§ Supplied records:
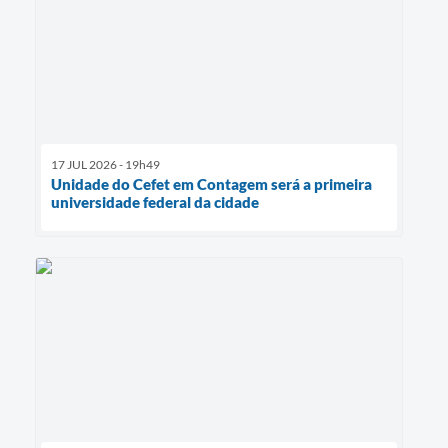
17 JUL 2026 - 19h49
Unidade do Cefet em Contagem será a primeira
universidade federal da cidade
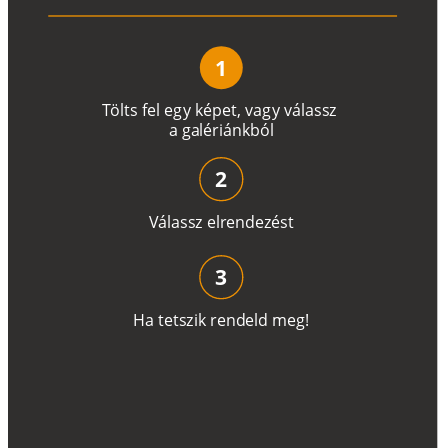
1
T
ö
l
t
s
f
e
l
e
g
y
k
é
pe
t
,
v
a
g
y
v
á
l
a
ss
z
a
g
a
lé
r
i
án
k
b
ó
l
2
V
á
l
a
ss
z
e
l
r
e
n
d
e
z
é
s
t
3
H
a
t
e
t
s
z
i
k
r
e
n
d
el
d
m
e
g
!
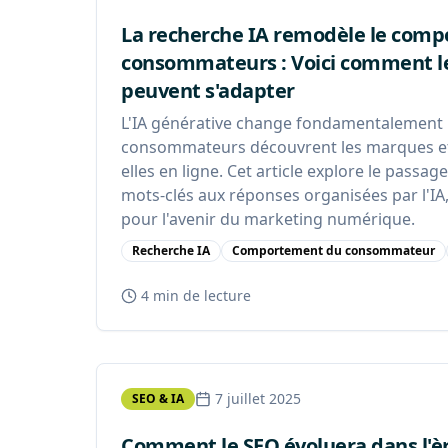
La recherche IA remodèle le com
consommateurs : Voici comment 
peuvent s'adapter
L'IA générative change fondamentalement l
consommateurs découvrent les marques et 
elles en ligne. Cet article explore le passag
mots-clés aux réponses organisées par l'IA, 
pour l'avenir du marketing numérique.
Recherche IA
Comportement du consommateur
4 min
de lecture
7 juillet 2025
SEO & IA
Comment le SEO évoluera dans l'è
==
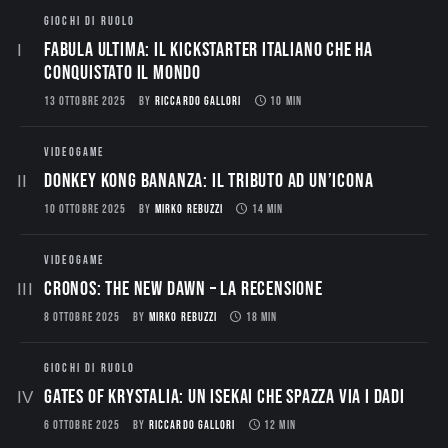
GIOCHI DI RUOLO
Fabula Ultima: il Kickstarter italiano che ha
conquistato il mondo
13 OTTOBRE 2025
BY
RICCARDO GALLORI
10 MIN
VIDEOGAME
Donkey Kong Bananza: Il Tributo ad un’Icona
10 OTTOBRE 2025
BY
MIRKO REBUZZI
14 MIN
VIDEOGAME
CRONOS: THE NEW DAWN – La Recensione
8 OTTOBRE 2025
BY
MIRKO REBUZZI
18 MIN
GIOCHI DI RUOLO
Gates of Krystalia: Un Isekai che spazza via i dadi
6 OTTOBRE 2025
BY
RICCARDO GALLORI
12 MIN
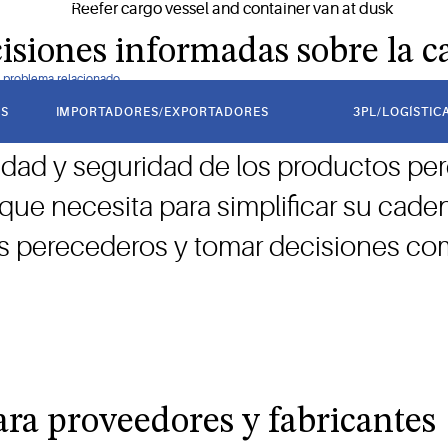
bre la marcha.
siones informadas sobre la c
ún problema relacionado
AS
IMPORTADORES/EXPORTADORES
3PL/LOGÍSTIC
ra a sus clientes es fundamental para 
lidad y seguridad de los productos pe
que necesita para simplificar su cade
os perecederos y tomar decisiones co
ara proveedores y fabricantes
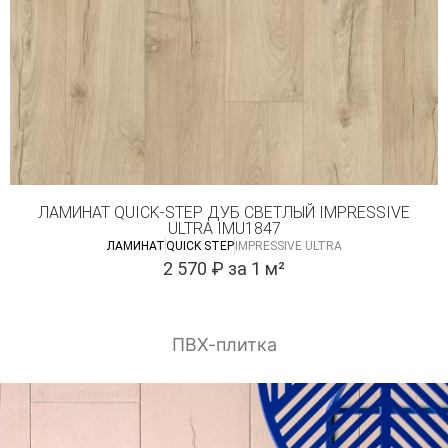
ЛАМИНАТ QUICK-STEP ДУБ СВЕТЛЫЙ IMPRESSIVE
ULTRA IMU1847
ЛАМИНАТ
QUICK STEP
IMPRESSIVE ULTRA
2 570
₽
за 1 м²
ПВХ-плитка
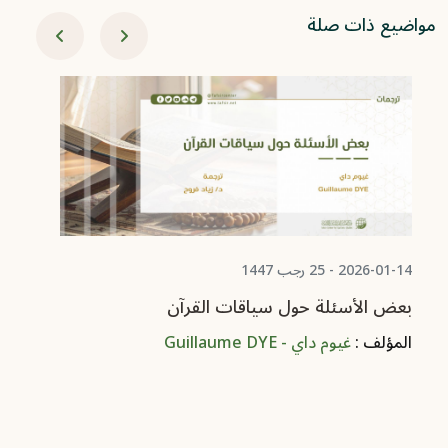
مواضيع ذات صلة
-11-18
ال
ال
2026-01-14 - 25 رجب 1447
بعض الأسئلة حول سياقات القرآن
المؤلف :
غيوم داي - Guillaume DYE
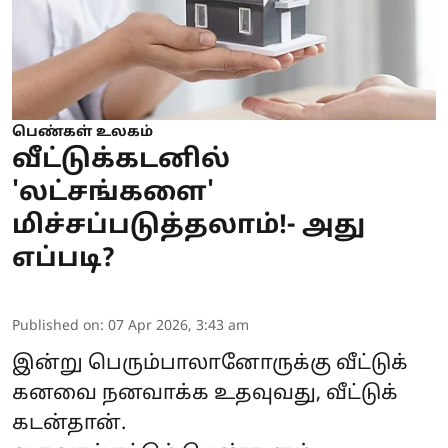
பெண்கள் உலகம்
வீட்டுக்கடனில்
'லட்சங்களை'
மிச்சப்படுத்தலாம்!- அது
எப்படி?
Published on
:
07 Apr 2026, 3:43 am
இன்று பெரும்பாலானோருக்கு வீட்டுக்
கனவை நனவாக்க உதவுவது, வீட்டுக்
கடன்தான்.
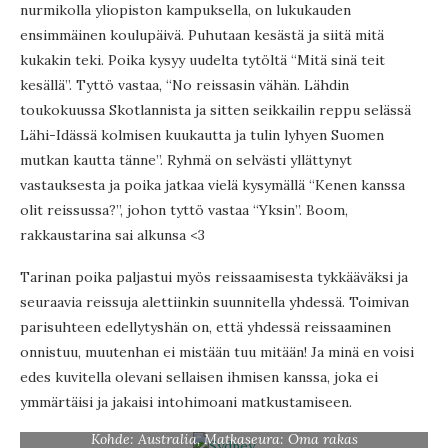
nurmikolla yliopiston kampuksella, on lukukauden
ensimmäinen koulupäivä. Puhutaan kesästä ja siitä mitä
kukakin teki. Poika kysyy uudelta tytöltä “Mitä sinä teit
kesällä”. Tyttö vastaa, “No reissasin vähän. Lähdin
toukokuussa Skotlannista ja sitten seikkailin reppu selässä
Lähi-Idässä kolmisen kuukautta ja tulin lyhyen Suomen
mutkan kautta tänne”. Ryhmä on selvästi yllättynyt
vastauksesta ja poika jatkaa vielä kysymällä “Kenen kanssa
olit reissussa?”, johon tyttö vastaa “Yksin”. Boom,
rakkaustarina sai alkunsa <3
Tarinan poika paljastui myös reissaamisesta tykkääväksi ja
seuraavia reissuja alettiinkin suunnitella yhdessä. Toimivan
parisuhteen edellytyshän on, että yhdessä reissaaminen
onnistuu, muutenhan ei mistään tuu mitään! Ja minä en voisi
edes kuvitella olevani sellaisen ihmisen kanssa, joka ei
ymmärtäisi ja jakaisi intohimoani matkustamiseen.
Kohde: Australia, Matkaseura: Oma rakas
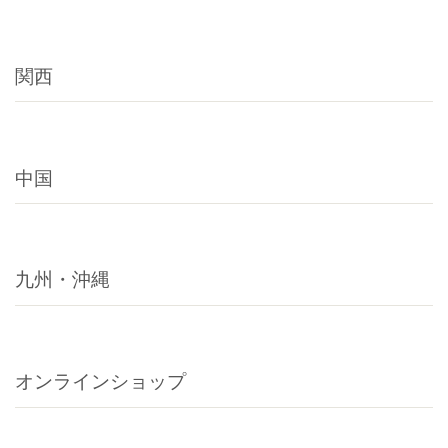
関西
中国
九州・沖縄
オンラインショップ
---
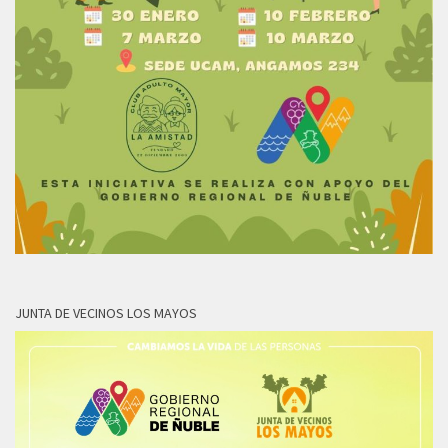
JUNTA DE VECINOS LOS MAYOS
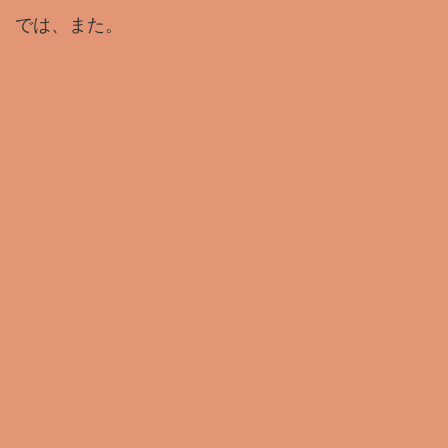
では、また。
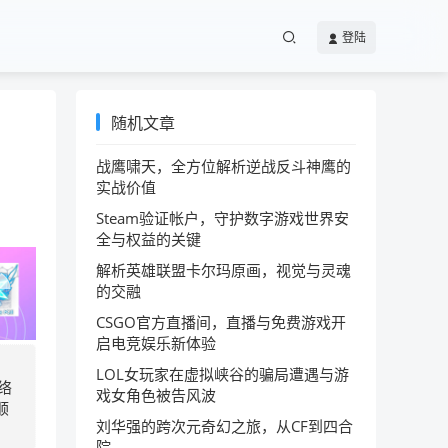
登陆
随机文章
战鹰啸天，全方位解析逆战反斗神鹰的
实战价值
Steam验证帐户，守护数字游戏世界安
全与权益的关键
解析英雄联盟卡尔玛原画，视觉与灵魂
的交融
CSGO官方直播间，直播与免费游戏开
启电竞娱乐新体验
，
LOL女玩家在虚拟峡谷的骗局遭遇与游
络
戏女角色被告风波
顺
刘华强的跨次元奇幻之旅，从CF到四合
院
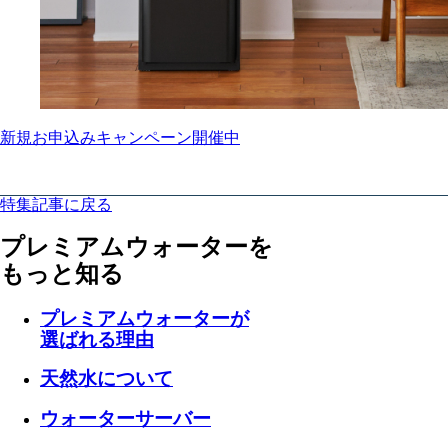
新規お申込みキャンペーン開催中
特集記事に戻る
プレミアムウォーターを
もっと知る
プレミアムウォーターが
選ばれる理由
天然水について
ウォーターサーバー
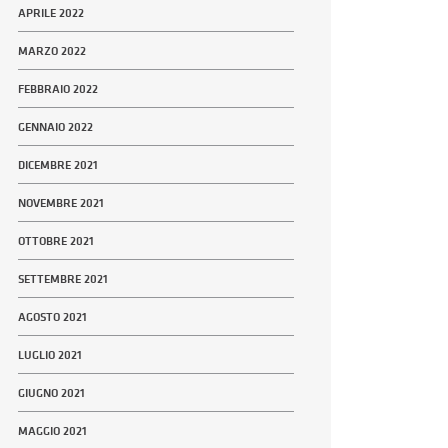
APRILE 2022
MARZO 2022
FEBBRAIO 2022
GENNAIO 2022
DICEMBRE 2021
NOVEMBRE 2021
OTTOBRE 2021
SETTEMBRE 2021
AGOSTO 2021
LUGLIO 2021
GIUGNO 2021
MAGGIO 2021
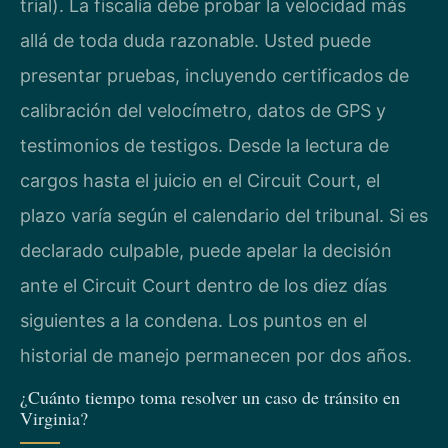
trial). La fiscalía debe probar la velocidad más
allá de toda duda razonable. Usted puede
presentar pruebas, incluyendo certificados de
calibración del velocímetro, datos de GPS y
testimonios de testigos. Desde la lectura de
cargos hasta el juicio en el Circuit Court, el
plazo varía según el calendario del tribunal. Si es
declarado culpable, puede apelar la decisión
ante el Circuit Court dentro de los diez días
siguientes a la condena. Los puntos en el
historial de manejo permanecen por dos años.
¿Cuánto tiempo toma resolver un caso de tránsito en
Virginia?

§ Work required:
State the number of lines in the listing that include the word "STEP", without any other text.

§ Reply:
2